The project would suit a numerate student with a background in earth sciences, geology, or geophysics who is enthusiastic about problem solving and the use of EO and machine learning approaches. The student will be provided with training in state-of-the-art geodetic and machine learning methods and will have the opportunity to participate in field campaigns. The student will be part of the UK Natural Environmental Research Council’s Centre for the Observation and Modelling of Earthquakes, Volcanoes and Tectonics (COMET) and will be expected to interact with COMET students with different skills and backgrounds from across the UK.
References / Further Reading
BÜRGMANN, R. 2018. The geophysics, geology and mechanics of slow fault slip. Earth and Planetary Science Letters, 495, 112-134.
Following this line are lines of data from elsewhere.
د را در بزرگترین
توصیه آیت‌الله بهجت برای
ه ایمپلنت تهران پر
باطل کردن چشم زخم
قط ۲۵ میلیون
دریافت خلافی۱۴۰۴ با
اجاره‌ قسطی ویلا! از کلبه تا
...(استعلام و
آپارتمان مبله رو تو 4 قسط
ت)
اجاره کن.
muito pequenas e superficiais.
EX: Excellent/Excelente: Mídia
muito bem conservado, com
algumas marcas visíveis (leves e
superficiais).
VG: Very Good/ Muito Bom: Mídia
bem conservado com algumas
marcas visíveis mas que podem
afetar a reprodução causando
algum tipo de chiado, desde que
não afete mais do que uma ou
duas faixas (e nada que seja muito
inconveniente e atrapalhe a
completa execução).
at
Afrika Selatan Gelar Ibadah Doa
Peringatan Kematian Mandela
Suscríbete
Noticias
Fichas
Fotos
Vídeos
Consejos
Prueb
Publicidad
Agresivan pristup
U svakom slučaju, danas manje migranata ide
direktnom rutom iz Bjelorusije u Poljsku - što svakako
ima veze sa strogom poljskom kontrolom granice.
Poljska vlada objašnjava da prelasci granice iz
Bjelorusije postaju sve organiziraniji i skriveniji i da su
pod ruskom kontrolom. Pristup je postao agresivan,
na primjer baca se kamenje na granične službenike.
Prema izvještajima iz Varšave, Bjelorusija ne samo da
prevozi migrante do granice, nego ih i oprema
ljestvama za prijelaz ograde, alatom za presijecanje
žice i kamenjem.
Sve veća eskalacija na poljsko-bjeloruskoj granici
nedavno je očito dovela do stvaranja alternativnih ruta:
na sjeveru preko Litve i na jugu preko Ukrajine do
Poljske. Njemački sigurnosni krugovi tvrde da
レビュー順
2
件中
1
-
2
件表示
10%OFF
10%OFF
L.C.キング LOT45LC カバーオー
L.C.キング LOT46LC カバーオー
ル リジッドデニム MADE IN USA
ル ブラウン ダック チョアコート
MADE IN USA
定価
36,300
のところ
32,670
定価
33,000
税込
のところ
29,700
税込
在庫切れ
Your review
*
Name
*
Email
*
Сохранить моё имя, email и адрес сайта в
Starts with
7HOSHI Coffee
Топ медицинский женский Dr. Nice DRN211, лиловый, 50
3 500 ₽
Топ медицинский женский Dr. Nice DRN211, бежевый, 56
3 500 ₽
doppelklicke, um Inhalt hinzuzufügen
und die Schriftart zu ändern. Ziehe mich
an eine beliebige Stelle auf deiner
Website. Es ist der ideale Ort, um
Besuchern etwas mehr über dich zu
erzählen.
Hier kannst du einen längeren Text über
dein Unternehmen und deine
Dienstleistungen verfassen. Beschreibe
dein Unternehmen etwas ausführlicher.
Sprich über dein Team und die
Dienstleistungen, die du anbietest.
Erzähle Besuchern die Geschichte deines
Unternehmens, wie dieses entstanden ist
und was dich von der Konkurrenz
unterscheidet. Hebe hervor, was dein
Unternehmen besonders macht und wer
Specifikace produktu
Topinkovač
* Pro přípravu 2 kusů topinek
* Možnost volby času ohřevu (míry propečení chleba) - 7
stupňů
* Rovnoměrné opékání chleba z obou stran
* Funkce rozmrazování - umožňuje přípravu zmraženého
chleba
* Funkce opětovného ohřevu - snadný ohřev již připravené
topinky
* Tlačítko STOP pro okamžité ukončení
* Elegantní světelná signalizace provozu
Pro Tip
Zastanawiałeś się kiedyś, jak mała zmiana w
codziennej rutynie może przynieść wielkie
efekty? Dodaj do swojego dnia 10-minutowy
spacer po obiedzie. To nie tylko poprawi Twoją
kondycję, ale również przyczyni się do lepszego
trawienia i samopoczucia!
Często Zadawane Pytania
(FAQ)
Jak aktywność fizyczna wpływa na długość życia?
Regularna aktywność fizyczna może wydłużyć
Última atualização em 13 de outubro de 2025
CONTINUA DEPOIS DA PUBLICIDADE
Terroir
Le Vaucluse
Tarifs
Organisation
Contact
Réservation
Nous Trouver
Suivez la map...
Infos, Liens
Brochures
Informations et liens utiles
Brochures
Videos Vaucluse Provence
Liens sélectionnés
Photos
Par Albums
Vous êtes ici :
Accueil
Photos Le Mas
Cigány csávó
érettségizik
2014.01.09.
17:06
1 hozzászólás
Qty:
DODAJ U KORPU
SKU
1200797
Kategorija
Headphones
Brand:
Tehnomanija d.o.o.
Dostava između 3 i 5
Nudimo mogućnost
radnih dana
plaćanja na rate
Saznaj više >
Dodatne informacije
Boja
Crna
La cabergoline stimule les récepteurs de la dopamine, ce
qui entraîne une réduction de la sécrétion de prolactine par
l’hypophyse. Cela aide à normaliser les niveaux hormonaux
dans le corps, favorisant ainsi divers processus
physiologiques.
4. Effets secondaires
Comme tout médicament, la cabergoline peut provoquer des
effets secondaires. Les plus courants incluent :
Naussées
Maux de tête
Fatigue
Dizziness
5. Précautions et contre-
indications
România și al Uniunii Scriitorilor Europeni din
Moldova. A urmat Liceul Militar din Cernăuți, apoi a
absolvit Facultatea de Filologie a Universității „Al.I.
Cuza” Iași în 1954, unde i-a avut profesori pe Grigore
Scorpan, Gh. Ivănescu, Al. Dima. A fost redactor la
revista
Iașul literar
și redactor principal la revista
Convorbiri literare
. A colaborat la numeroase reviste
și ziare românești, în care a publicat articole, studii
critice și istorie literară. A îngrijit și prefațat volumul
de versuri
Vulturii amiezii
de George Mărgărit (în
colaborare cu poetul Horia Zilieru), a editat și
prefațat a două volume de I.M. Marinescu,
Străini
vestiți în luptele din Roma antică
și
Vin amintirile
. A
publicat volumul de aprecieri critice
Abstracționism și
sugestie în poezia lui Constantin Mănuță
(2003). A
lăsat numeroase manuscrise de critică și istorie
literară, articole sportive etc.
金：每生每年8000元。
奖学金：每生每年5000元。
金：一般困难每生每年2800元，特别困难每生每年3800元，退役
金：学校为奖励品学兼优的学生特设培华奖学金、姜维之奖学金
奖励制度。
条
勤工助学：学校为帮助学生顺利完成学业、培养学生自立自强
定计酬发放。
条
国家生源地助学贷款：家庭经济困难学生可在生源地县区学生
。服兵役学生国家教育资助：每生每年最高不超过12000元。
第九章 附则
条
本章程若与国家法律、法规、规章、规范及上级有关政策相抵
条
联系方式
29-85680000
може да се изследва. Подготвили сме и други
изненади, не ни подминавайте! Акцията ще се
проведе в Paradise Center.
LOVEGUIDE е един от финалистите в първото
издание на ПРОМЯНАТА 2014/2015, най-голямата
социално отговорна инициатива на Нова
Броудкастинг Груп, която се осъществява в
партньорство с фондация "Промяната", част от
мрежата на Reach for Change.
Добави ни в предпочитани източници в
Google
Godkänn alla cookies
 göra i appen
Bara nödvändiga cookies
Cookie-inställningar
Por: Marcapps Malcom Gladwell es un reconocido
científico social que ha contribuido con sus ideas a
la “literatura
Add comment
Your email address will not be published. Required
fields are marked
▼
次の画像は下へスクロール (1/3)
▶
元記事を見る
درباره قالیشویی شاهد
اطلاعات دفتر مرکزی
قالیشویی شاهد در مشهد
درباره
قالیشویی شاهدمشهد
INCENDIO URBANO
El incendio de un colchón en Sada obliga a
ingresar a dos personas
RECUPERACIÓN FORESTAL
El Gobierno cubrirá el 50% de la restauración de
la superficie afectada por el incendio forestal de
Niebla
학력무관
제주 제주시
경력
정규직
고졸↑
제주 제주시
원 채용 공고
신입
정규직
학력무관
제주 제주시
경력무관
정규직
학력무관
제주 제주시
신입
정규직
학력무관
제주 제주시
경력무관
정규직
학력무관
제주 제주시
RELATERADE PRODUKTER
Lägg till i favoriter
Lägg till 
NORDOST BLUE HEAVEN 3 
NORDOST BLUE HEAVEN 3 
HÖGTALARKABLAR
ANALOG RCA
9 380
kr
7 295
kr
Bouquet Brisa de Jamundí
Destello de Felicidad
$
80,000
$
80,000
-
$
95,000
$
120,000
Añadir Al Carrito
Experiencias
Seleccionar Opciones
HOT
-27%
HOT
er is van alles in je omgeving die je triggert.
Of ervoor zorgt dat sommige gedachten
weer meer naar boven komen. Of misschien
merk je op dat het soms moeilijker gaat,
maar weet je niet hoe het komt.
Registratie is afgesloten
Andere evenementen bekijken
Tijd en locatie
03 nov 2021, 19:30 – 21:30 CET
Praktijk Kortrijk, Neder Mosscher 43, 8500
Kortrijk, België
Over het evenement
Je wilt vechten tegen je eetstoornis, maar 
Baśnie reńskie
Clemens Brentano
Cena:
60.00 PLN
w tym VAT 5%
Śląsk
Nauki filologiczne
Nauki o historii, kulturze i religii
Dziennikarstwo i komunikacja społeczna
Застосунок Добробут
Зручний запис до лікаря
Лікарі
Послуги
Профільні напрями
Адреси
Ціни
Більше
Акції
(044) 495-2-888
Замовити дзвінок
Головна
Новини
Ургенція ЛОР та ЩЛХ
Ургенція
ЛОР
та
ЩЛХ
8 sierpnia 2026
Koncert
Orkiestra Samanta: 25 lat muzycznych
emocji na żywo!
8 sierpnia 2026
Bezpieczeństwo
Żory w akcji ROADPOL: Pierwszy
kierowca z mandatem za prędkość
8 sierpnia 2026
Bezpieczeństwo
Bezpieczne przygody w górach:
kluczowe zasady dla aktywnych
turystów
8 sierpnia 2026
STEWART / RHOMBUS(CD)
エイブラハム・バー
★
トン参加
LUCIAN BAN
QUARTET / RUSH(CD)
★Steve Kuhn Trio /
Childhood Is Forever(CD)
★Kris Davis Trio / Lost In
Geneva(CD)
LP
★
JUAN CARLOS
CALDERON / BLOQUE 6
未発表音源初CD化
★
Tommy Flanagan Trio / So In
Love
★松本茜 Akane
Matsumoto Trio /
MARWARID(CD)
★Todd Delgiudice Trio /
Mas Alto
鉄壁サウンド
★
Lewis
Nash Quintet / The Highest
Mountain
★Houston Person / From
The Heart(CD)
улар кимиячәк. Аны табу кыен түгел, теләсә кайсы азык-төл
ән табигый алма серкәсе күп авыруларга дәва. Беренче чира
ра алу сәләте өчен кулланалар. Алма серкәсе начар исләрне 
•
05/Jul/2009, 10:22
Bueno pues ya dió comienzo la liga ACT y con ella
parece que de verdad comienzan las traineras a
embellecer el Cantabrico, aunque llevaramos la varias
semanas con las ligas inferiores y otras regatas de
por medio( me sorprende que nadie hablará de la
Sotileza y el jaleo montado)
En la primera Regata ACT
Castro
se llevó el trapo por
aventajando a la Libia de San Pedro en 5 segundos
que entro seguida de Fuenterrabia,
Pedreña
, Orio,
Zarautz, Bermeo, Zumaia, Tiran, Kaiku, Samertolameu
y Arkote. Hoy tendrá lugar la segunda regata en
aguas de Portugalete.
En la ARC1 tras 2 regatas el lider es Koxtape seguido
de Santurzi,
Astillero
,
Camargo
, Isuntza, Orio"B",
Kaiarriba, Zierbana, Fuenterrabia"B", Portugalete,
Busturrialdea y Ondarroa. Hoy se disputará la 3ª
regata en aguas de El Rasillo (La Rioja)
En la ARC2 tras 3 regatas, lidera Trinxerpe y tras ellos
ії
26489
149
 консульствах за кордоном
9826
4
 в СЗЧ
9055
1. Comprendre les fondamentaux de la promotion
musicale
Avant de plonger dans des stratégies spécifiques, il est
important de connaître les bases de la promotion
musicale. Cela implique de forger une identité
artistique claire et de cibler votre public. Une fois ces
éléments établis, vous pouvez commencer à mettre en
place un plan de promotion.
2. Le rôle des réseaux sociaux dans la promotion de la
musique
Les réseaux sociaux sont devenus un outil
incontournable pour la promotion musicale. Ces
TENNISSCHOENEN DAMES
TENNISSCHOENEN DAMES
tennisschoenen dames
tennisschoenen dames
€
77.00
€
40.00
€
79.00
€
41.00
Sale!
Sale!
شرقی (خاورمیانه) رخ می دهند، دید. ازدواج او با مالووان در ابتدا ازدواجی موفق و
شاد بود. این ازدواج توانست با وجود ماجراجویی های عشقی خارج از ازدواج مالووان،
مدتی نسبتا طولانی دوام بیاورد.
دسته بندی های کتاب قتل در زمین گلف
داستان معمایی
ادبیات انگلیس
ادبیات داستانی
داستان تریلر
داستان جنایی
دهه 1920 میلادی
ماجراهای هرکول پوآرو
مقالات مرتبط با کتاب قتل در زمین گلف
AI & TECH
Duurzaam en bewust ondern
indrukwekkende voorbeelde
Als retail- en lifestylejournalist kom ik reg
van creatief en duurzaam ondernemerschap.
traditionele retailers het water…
COWIE, P. A., PHILLIPS, R. J., ROBERTS, G. P., MCCAFFREY, K., ZIJERVELD, L. J. J., GREGORY, L. C., FAURE WALKER, J., WEDMORE, L. N. J., DUNAI, T. J., BINNIE, S. A., FREEMAN, S. P. H. T., WILCKEN, K., SHANKS, R. P., HUISMANS, R. S., PAPANIKOLAOU, I., MICHETTI, A. M. & WILKINSON, M. 2017. Orogen-scale uplift in the central Italian Apennines drives episodic behaviour of earthquake faults. Scientific Reports, 7, 44858.
INGLEBY, T. & WRIGHT, T. 2017. Omori‐like decay of postseismic velocities following continental earthquakes. Geophysical Research Letters, 44, 3119-3130.
MAVROMMATIS, A. P., SEGALL, P. & JOHNSON, K. M. 2014. A decadal‐scale deformation transient prior to the 2011 Mw 9.0 Tohoku‐oki earthquake. Geophysical Research Letters, 41, 4486-4494.
ROUSSET, B., JOLIVET, R., SIMONS, M., LASSERRE, C., RIEL, B., MILILLO, P., ÇAKIR, Z. & RENARD, F. 2016. An aseismic slip transient on the North Anatolian Fault. Geophysical Research Letters, 43, 3254-3262.
WEISS, J. R., WALTERS, R. J., MORISHITA, Y., WRIGHT, T. J., LAZECKY, M., WANG, H., HUSSAIN, E., HOOPER, A. J., ELLIOTT, J. R., ROLLINS, C., YU, C., GONZÁLEZ, P. J., SPAANS, K., LI, Z. & PARSONS, B. 2020. High-Resolution Surface Velocities and Strain for Anatolia From Sentinel-1 InSAR and GNSS Data. Geophysical Research Letters, 47, e2020GL087376.